Number of pages: 384
Number of times read (including the time before this review): 1
Rating (out of five stars): 4.5
I was never the biggest Beauty and the Beast fan as a kid. I guess my brain missed the part where I was supposed to love Belle because she liked to read like me (frankly, the main character being a reader is far too overplayed in YA). I have never read the original Beauty and the Beast, so I can’t speak to whether Hunted is closer to the original or the Disney version, but it is probably my second favourite Beauty and the Beast retelling (Cruel Beauty by Rosamund Hodge wins for incorporating Greek mythology).
I have two minor issues with Hunted, the first being that the story isn’t very interesting until Yeva is captured by the Beast, and even then she’s wasting away in a dungeon for a solid amount of time. The story does eventually reach a point where it’s practically unputdownable; it just takes a while to reach said point.
The other minor issue I had with Hunted is I had no idea where it was supposed to be set until Yeva started telling the Beast Russian fairy tales. The setting isn’t really more established than that and talk of plentiful snow. I wish there were more descriptions of the setting instead of descriptions of how Yeva felt in the woods.

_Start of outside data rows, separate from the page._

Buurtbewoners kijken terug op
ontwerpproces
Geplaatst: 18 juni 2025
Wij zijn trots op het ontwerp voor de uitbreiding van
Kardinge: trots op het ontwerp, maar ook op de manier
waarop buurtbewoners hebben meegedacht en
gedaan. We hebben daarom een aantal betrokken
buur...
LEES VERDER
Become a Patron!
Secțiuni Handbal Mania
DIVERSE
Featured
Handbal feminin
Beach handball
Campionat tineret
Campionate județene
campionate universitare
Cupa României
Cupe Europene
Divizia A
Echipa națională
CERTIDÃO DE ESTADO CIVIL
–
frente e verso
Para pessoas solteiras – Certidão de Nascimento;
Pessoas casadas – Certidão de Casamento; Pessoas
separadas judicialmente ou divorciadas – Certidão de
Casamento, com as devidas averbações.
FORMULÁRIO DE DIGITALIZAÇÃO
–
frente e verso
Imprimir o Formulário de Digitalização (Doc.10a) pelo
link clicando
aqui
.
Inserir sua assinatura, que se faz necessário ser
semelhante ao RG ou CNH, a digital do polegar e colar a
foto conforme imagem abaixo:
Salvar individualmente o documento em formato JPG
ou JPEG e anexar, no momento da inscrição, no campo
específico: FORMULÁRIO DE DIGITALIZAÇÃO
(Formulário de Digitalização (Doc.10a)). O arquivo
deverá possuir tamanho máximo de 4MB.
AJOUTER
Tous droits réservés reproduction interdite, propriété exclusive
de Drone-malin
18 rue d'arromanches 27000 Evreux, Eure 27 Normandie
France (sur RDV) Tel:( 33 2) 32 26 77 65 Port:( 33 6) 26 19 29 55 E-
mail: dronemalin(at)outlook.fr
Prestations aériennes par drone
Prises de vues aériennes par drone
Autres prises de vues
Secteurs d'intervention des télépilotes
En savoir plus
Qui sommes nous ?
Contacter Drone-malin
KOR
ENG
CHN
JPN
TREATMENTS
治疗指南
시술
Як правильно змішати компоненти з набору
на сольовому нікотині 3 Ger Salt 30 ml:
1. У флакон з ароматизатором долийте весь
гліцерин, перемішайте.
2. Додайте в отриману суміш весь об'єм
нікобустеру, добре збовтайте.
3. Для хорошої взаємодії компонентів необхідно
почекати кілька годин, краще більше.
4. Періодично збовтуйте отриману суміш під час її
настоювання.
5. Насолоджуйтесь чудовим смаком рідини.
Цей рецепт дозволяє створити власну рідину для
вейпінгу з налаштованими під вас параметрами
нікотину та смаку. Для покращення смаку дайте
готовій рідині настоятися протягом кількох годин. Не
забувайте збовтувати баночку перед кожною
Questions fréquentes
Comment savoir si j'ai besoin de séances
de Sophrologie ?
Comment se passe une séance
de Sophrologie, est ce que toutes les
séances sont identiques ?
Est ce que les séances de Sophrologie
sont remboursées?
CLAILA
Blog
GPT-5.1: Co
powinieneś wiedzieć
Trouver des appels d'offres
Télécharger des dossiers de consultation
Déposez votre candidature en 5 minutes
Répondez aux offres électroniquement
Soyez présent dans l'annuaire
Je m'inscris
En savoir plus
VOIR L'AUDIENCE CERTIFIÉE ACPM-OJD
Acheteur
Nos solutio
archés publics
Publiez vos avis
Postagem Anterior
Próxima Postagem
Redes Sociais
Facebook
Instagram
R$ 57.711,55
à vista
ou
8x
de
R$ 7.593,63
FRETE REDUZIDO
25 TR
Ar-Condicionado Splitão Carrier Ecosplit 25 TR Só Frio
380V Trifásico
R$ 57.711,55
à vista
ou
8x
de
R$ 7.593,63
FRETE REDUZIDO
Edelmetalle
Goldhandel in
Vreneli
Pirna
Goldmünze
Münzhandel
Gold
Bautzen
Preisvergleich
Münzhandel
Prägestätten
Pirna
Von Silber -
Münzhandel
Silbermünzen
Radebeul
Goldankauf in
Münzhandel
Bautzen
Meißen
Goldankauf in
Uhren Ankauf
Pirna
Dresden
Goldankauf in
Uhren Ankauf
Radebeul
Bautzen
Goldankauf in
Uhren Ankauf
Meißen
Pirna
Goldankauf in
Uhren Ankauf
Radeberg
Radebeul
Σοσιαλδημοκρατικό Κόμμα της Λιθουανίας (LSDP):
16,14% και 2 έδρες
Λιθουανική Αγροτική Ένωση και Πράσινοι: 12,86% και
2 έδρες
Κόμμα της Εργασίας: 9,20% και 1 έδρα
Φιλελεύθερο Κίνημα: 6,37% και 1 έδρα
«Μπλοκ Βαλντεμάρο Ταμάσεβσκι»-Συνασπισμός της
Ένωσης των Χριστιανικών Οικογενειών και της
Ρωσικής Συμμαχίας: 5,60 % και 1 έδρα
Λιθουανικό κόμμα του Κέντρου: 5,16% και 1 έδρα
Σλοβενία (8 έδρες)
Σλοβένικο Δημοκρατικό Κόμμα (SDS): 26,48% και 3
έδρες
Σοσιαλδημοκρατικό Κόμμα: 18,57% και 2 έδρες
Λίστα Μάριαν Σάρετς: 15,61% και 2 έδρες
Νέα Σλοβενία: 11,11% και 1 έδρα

I liked that the “Gaston” character, Solmir, actually had a fighting chance. He was a good guy who was willing to let Yeva continue hunting and provide her with anything she could want. Unfortunately for him, Yeva’s want for something more could not be quenched.
This is primarily a story about wanting. Both Yeva and the Beast have everything they could ask for at points in their stories, yet they still want more than what they have. This sense of wanting is why Yeva and the Beast work so well together, and I think it’s the reason Hunted has resonated with so many people. At some point in our lives, we all want something more than what we have, and only a lucky few get to go out and find it.
There isn’t really any romance between Yeva and the Beast. It’s trully a matter of them seeing the same lonely wanting in each other. If you’re looking for a witty forbidden romance, you won’t find it here. It’s not instalove. Yeva and the Beast start off as “friends” (in the loosest use of the term), and move on to find the other is what they really need.
Overall, Hunted was an enjoyable Beauty and the Beast retelling, earning it 4.5 stars out of 5.